__Exercise description__: Pull every line containing "COMPACT" out of the listing below.

__Task data__:
↓↓↓
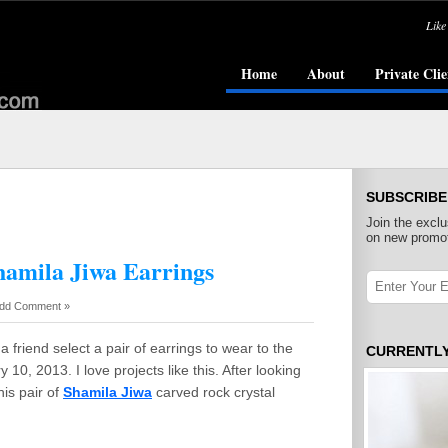
Like
Home
About
Private Clie
SUBSCRIBE
Join the exclu
on new promot
amila Jiwa Earrings
dd Comment »
a friend select a pair of earrings to wear to the
CURRENTL
10, 2013. I love projects like this. After looking
his pair of
Shamila Jiwa
carved rock crystal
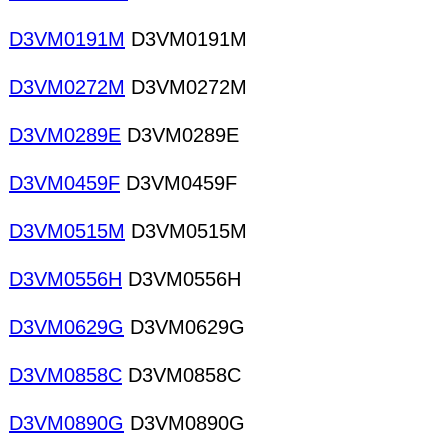
D3VM0191M
D3VM0191M
D3VM0272M
D3VM0272M
D3VM0289E
D3VM0289E
D3VM0459F
D3VM0459F
D3VM0515M
D3VM0515M
D3VM0556H
D3VM0556H
D3VM0629G
D3VM0629G
D3VM0858C
D3VM0858C
D3VM0890G
D3VM0890G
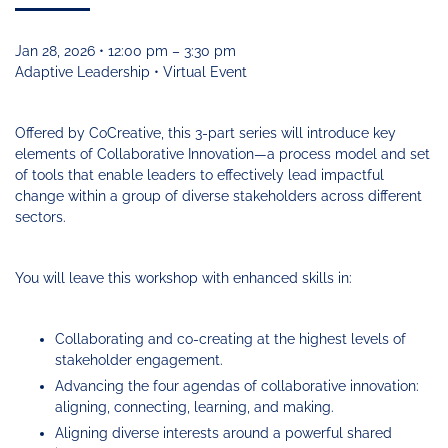
Funding
Change
Our
Systems
25
Accelerator
Team
Learning
Change
Annual
Fund
Coaching
Report
Jan 28, 2026 • 12:00 pm – 3:30 pm
Requests
Contact
Adaptive Leadership • Virtual Event
for
Fund
Blog
Proposals
Development
Cohort
News
Offered by CoCreative, this 3-part series will introduce key
&
elements of Collaborative Innovation—a process model and set
Regional
Media
of tools that enable leaders to effectively lead impactful
Job
change within a group of diverse stakeholders across different
Board
sectors.
You will leave this workshop with enhanced skills in:
Collaborating and co-creating at the highest levels of
stakeholder engagement.
Advancing the four agendas of collaborative innovation:
aligning, connecting, learning, and making.
Aligning diverse interests around a powerful shared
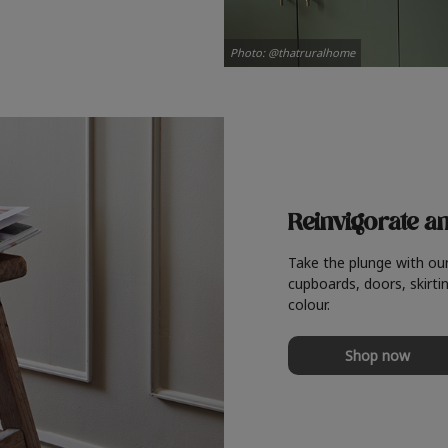
Photo: @thatruralhome
Reinvigorate a
Take the plunge with ou
cupboards, doors, skirtin
colour.
Shop now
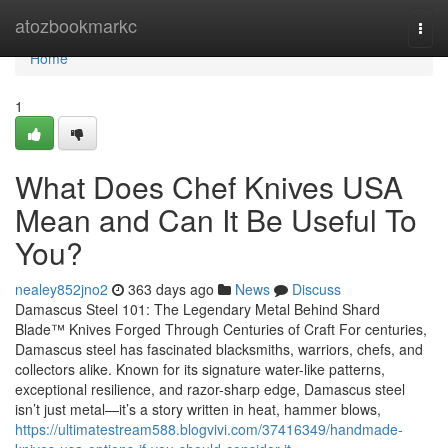
Home
atozbookmarkc
Togg
navi
Home
1
What Does Chef Knives USA
Mean and Can It Be Useful To
You?
nealey852jno2
363 days ago
News
Discuss
Damascus Steel 101: The Legendary Metal Behind Shard
Blade™ Knives Forged Through Centuries of Craft For centuries,
Damascus steel has fascinated blacksmiths, warriors, chefs, and
collectors alike. Known for its signature water-like patterns,
exceptional resilience, and razor-sharp edge, Damascus steel
isn’t just metal—it’s a story written in heat, hammer blows,
https://ultimatestream588.blogvivi.com/37416349/handmade-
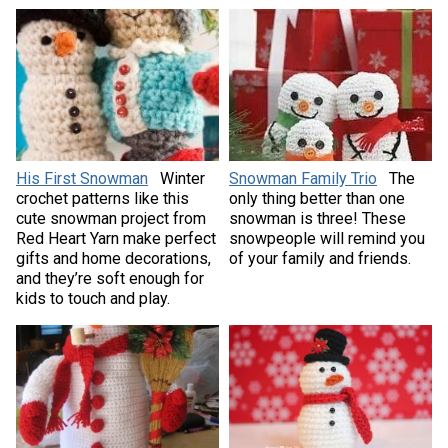
His First Snowman
Winter
Snowman Family Trio
The
crochet patterns like this
only thing better than one
cute snowman project from
snowman is three! These
Red Heart Yarn make perfect
snowpeople will remind you
gifts and home decorations,
of your family and friends.
and they’re soft enough for
kids to touch and play.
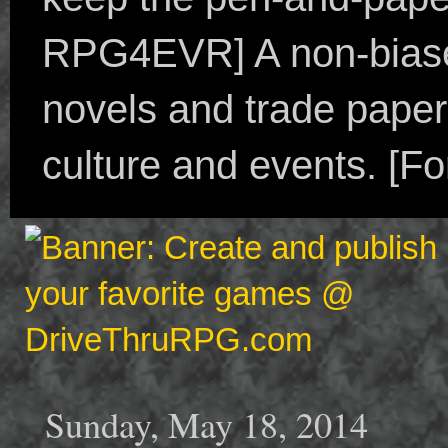
RPG4EVR] A non-biased
novels and trade paper
culture and events. [F
Sunday, May 18, 2014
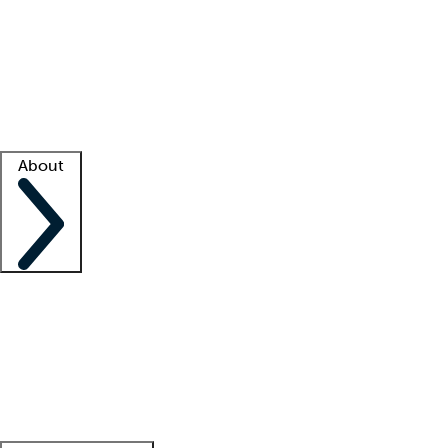
What is locum tenens?
How does your job board work?
Find
a recruiter
Facility support
Facility resources
Success stories
About
Company
About us
Contact us
Awards
Culture
Careers -
We're hiring!
Service promise
Corporate
giving
Leadership team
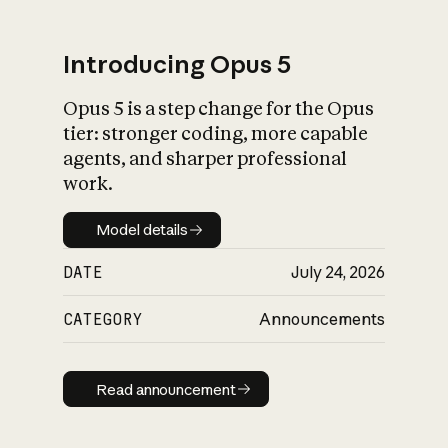
Introducing Opus 5
Opus 5 is a step change for the Opus
What is AI’s
tier: stronger coding, more capable
impact on society
agents, and sharper professional
work.
Model details
Model details
DATE
July 24, 2026
CATEGORY
Announcements
Read announcement
Read announcement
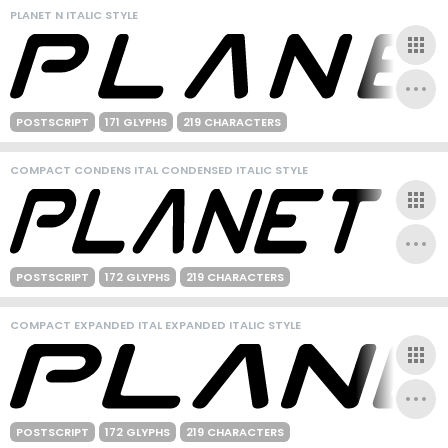
PLANET N ITALIC STYLE
POSTSCRIPT
171 GLYPHS
219 CHARACTERS
COMPACT CONDENS ITAL CONDENSED ITALIC STYLE
POSTSCRIPT
172 GLYPHS
219 CHARACTERS
COMPACT EXPANDED ITAL EXPANDED ITALIC STYLE
POSTSCRIPT
172 GLYPHS
219 CHARACTERS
↑↑↑
__Exercise solution__:
COMPACT CONDENS ITAL CONDENSED ITALIC STYLE
COMPACT EXPANDED ITAL EXPANDED ITALIC STYLE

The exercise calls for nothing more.